Causal Parameter (Roadmap Step 3)
Recall our goal of evaluating the effect of early versus delayed public masking mandates on subsequent COVID-19 cases and deaths at a national level. To translate this goal into a well-specified causal parameter, we defined ${Y}_{a}$ as the counterfactual outcome for a state if the exposure level were $A=a$ . For example, ${Y}_{1}$ was the relative increase in the COVID-19 case rate for a state if possibly, contrary to fact, they implemented the masking mandate by the target date, while ${Y}_{0}$ was the relative increase in the COVID-19 case rate for a state if possibly, contrary to fact, they failed to implement the masking mandate by the target date. We derived these counterfactual outcomes by deterministically setting the exposure A equal to 1 and to 0 in the above structural causal model.^{14} ^{,} ^{26} We defined and derived counterfactual outcomes for COVID-19 deaths analogously.

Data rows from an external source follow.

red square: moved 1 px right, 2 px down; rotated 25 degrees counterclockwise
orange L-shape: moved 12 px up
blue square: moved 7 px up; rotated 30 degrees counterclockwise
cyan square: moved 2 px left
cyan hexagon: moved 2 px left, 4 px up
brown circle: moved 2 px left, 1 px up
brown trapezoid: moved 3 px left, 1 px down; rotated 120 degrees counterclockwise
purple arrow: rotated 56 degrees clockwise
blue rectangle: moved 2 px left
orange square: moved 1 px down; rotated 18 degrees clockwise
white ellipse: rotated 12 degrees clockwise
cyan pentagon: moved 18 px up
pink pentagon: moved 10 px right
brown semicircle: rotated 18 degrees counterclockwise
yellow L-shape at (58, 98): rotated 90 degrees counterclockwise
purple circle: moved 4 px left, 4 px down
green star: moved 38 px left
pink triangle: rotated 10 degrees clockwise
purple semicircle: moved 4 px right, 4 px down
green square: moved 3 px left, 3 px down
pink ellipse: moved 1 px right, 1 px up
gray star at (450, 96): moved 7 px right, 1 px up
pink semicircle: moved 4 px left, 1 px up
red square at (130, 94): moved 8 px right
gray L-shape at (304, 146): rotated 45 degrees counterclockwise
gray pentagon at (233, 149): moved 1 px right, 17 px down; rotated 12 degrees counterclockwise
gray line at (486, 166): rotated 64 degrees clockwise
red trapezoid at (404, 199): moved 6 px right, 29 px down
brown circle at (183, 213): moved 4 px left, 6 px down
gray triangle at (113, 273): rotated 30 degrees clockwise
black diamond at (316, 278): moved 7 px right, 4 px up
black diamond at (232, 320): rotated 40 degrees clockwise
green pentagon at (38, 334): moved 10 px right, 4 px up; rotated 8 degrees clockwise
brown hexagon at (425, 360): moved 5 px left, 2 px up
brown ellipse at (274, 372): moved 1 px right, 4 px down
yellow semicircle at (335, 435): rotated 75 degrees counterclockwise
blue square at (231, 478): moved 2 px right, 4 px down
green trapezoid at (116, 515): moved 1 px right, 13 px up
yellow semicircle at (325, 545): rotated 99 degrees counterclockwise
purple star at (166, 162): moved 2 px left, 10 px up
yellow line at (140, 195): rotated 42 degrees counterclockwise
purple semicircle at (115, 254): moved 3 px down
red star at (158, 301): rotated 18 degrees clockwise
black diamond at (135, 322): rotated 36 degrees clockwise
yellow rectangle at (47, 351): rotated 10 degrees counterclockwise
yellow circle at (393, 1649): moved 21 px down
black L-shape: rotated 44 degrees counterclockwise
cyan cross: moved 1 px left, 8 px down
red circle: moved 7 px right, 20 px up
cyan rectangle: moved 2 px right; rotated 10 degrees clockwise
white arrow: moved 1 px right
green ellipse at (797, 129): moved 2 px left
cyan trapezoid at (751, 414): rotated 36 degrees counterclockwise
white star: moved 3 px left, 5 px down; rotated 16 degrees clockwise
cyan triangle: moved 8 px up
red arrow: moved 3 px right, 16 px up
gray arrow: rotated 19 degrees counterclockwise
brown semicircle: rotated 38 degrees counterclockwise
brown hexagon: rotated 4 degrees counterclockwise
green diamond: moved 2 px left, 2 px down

Using these counterfactual outcomes, we then specified our target causal parameter as the causal rate ratio $CRR=\mathbb{E}[{Y}_{1}]\xf7\mathbb{E}[{Y}_{0}]$ in the primary approach and considered the causal rate difference $CRD=\mathbb{E}\left[{Y}_{1}\right]-\mathbb{E}[{Y}_{0}]$ in secondary analyses. For both parameters, the expectations are over the distribution of state-level, counterfactual outcomes. In words, these causal parameters correspond to the ratio and difference in the expected relative growth in COVID-19 cases (deaths) if all 50 states had early versus delayed implementation of the masking policy. In reality, of course, we did not observe both counterfactual outcomes, since a state either did or did not implement the masking mandate by the target date.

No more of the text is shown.